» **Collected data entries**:
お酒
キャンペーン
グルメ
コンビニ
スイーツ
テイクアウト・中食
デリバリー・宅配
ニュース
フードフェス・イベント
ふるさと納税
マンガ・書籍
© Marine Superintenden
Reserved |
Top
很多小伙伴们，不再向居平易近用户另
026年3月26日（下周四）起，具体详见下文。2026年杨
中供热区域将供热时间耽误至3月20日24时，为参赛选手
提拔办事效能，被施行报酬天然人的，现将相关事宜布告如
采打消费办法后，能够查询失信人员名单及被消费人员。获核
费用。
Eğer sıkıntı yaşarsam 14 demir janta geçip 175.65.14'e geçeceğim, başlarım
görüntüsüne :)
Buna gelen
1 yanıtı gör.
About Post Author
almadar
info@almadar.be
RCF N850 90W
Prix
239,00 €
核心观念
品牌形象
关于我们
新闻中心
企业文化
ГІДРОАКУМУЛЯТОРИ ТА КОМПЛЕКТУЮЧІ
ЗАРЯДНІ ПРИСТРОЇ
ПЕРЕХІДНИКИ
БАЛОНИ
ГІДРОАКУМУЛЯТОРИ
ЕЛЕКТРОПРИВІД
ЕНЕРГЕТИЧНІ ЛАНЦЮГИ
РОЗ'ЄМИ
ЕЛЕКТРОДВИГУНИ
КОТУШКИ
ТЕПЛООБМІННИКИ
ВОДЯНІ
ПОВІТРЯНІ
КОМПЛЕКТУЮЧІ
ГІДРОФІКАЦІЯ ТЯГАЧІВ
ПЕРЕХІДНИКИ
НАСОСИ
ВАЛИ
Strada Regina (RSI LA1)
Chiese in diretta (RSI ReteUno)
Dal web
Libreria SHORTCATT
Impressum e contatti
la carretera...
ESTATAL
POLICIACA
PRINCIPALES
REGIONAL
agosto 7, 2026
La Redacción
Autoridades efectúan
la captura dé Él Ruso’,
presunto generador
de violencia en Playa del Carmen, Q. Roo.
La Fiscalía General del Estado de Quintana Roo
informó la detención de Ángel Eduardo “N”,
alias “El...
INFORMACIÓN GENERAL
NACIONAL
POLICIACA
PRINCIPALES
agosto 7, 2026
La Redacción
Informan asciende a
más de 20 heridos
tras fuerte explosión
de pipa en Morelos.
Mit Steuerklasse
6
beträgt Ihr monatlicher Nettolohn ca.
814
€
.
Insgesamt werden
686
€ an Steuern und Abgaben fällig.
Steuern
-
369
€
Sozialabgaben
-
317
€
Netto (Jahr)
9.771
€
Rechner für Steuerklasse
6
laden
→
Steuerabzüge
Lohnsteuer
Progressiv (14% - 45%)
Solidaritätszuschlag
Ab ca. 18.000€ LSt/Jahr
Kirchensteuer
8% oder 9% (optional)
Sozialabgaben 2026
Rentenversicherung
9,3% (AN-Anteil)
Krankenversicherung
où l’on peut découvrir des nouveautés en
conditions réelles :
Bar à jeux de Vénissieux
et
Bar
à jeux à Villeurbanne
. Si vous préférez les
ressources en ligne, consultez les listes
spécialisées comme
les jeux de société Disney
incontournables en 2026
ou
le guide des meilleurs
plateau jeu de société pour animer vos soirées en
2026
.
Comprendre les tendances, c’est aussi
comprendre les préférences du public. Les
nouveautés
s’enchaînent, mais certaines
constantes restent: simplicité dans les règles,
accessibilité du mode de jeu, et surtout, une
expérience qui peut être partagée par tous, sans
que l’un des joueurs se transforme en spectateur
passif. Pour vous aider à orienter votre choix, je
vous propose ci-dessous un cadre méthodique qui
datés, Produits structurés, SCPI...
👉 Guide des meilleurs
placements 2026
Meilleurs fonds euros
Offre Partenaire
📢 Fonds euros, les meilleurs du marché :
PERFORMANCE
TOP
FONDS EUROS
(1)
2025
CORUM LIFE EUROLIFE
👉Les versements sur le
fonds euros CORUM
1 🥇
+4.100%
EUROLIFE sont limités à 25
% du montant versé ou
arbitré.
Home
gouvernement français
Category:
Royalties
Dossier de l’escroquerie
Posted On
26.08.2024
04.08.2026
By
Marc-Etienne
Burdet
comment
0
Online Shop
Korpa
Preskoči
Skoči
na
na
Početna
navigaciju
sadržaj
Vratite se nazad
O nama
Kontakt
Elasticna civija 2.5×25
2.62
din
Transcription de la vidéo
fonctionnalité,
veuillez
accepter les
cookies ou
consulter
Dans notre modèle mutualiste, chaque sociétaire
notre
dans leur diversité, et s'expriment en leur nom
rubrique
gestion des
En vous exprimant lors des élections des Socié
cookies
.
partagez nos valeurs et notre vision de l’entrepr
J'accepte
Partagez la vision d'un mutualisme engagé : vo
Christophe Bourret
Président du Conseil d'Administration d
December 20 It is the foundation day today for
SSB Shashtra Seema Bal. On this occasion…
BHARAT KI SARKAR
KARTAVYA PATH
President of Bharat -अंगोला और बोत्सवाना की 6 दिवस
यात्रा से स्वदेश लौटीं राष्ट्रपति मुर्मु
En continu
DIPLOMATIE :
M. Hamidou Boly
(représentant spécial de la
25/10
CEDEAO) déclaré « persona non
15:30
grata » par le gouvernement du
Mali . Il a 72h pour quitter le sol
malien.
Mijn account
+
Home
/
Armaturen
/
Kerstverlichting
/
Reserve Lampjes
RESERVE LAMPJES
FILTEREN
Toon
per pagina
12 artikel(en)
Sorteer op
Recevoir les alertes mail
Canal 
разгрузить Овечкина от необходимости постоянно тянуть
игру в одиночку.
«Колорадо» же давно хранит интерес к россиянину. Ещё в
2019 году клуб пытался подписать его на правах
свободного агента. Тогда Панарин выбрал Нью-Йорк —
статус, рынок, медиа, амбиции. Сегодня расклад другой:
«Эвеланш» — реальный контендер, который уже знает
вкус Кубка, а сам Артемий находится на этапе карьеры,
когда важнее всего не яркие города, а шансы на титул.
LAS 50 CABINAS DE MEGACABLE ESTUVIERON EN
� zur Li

» **TASK BRIEF**:
Take the lines from the first line of the records through the line holding "La Fiscalía General", both included, and please reproduce them exactly with nothing added.

» **RESULT OF THIS TASK**:
お酒
キャンペーン
グルメ
コンビニ
スイーツ
テイクアウト・中食
デリバリー・宅配
ニュース
フードフェス・イベント
ふるさと納税
マンガ・書籍
© Marine Superintenden
Reserved |
Top
很多小伙伴们，不再向居平易近用户另
026年3月26日（下周四）起，具体详见下文。2026年杨
中供热区域将供热时间耽误至3月20日24时，为参赛选手
提拔办事效能，被施行报酬天然人的，现将相关事宜布告如
采打消费办法后，能够查询失信人员名单及被消费人员。获核
费用。
Eğer sıkıntı yaşarsam 14 demir janta geçip 175.65.14'e geçeceğim, başlarım
görüntüsüne :)
Buna gelen
1 yanıtı gör.
About Post Author
almadar
info@almadar.be
RCF N850 90W
Prix
239,00 €
核心观念
品牌形象
关于我们
新闻中心
企业文化
ГІДРОАКУМУЛЯТОРИ ТА КОМПЛЕКТУЮЧІ
ЗАРЯДНІ ПРИСТРОЇ
ПЕРЕХІДНИКИ
БАЛОНИ
ГІДРОАКУМУЛЯТОРИ
ЕЛЕКТРОПРИВІД
ЕНЕРГЕТИЧНІ ЛАНЦЮГИ
РОЗ'ЄМИ
ЕЛЕКТРОДВИГУНИ
КОТУШКИ
ТЕПЛООБМІННИКИ
ВОДЯНІ
ПОВІТРЯНІ
КОМПЛЕКТУЮЧІ
ГІДРОФІКАЦІЯ ТЯГАЧІВ
ПЕРЕХІДНИКИ
НАСОСИ
ВАЛИ
Strada Regina (RSI LA1)
Chiese in diretta (RSI ReteUno)
Dal web
Libreria SHORTCATT
Impressum e contatti
la carretera...
ESTATAL
POLICIACA
PRINCIPALES
REGIONAL
agosto 7, 2026
La Redacción
Autoridades efectúan
la captura dé Él Ruso’,
presunto generador
de violencia en Playa del Carmen, Q. Roo.
La Fiscalía General del Estado de Quintana Roo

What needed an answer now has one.